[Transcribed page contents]

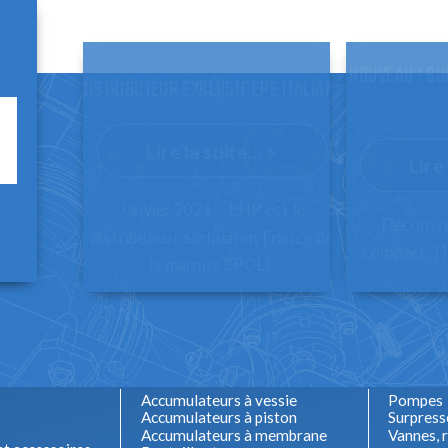
NOUVEAU ! S
DISTRIBUTEUR EXCLUSIF EPE ITALIANA
Lire la suite... >
Lire 
Janvier 2021 – EHP est le
Découvre
distributeur exclusif en France de
compact 31
la marque EPOLL
Accumulateurs à vessie
Pompes
Accumulateurs à piston
Surpress
Accumulateurs à membrane
Vannes, r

#### Action item:
Once the line that contains "DISTRIBUTEUR EXCLUSIF EPE ITALIANA" is found, please give it again exactly, along with each line that comes after it, through the last line of the entries.

#### Written response:
DISTRIBUTEUR EXCLUSIF EPE ITALIANA
Lire la suite... >
Lire 
Janvier 2021 – EHP est le
Découvre
distributeur exclusif en France de
compact 31
la marque EPOLL
Accumulateurs à vessie
Pompes
Accumulateurs à piston
Surpress
Accumulateurs à membrane
Vannes, r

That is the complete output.